In lui è dunque la quintessenza del concetto di «primitivo», nelle due accezioni: quella che condivide con l'ambiente di Gertrude Stein e quella che lo rimanda alla cultura pre raffaellesca, a Giotto in particolare. Ma in Modigliani c'è lirismo, un soffio petrarchesco, in cui domina la bellezza solitaria dei suoi volti femminili, la passione per essi, la loro dolcezza. Come nella tradizione petrarchesca, in Modigliani si determina un dialogo d'amore da solo a solo. Non c'è un altro pittore in tutta la storia dell'arte moderna, ma anche in quella del passato, che abbia dipinto solo figure solitarie. Nel rapporto con la figura ritratta, astratta da ogni altra presenza, accade l'incontro di Modigliani con se stesso: io sono un altro, e quell'altro, perché sia me, perché sia l'incontro con me stesso, non può che essere uno solo. E questo in particolare succede con i ritratti di Jeanne, la sua compagna.
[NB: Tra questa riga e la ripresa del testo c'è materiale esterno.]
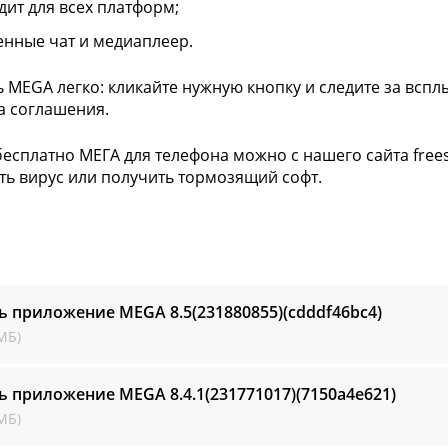
дит для всех платформ;
енные чат и медиаплеер.
ь MEGA легко: кликайте нужную кнопку и следите за вс
а соглашения.
бесплатно МЕГА для телефона можно с нашего сайта frees
ть вирус или получить тормозящий софт.
ть приложение MEGA
8.5(231880855)(cdddf46bc4)
МБ)
ть приложение MEGA
8.4.1(231771017)(7150a4e621)
МБ)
Modigliani stabilisce una dissonanza fra l'esperienza della vita, che è un'esperienza pasoliniana, di grande euforia del vivere, e la produzione artistica, tutta intimistica, concentrata, mentale, in un silenzioso dialogo con i modelli, uomini e donne, dei suoi dipinti. E con Jeanne. Modigliani voleva rumore intorno e silenzio dentro, e questa credo sia la chiave del suo eterno fascino. È un artista solitario, in un luogo dove era naturale essere parte di un movimento. Non c'è un movimento Modigliani o di cui lui abbia fatto parte, ma c'è il mito Modigliani. L'apoteosi dell'artista nella sua irripetibile singolarità.
Sul finire della sua vita, fra il 1918 e il 1919, quando le grandi avanguardie perdono il loro mordente, Léopold Zborowski, il suo gallerista, ne avverte l'originalità, sua e di Soutine. Era arrivato il momento. Il rappel a l'ordre dell'arte europea, tra il '19 e il '20, sembrava dover archiviare l'esperienza militaresca e roboante delle avanguardie. Ma il 24 gennaio del 1920 Modigliani muore della malattia del secolo, di tubercolosi, con uno sfinimento fisico che lo rende ancora più anima che corpo. E quando lui muore, muore anche la ragione della vita di Jeanne. L'amore che lei voleva da lui era innegabilmente legato al tempo della vita. Finita la vita di lui, si consuma anche la vita di lei.
Finito il tempo di Amedeo, non c'è più tempo per Jeanne, che si uccide, il giorno dopo la morte di lui, il 25 gennaio 1920.Quando contempliamo i ritratti che Modigliani ha dedicato a Jeanne, e la forza d'ispirazione che da lei viene a lui, capiamo che sono una vita sola, sono l'idea più alta dell'amore.